Cape Town cuts out boarding calls after noise level complaints

Posted: 28 February 2018 | | 1 comment

In keeping with a trend among airports throughout the world, Cape Town International will now reserve the use of its public address microphones for select circumstances such as lost minors in order to keep noise levels down.

cape town

SHHHH: Cape Town International is following a growing trend among airports

Passengers departing on domestic and international flights from Cape Town International Airport from March will no longer hear boarding calls at their respective check-in areas and boarding gates.

Airports Company South Africa, the airport’s operator, has said it made the move in response to passenger complaints about noise levels.

Standard operating procedures for most domestic flights require that passengers start boarding at least 30 minutes before the scheduled departure time and one hour for international travellers.

From March, public address microphones at the domestic departures gates will be switched off and only limited use will be allowed at the international departures gates.

The only instances where centralised terminal announcements will be made will be for irregular operations such as gate changes, flight time changes, security matters, system failures and customer service anomalies such as lost minors.

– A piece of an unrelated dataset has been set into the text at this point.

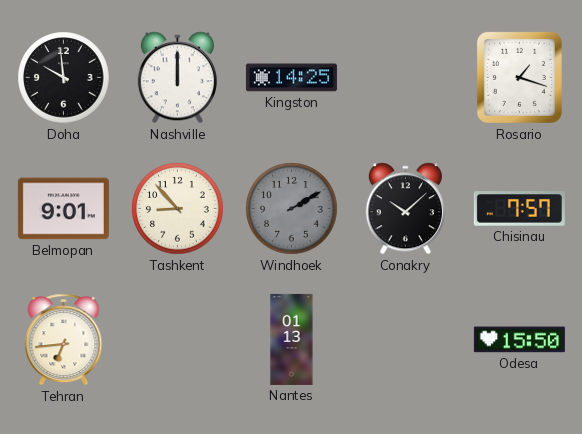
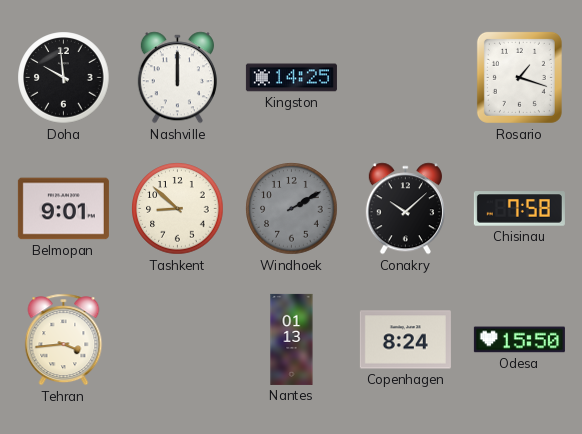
Tashkent: 8:53 -> 8:52
Chisinau: 7:57 -> 7:58
Tehran: 6:44 -> 3:44
Copenhagen: none -> 8:24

Spokesman for Cape Town International Airport, Deidre Davids said: “As Cape Town International Airport we have noted the feedback from passengers in independent customer surveys citing complaints about noise levels in airports.

“In keeping with global trends and the aviation’s move toward passengers being increasingly self-sufficient we are adopting the global trend of silent airports.

“The obvious benefit of a silent airport is reduced noise, which has been an issue of contention for our passengers.

“This means that the public-address microphones at the domestic and international departures terminal and gates will be switched off, with limited announcements at gates for international passengers.

“Passengers will be advised to check their boarding passes and the flight information display boards for boarding times, gates and any other changes.”

Many international airports have already adopted a silent airport policy to improve airport ambience and reduce complaints about the number and frequency of calls for individual passengers to board their flights who have checked in and have not arrived at the boarding gates.

One response to “Cape Town cuts out boarding calls after noise level complaints”

  1. Although “silent airport”, meaning reduction of (boarding) calls, is gaining importance, calls will remain necessary. Complaints of too high sound levels can be minimised by applying the “whispering voice” concept. Integration of room acoustics and a special control system of the loudness of the call volume will achieve this.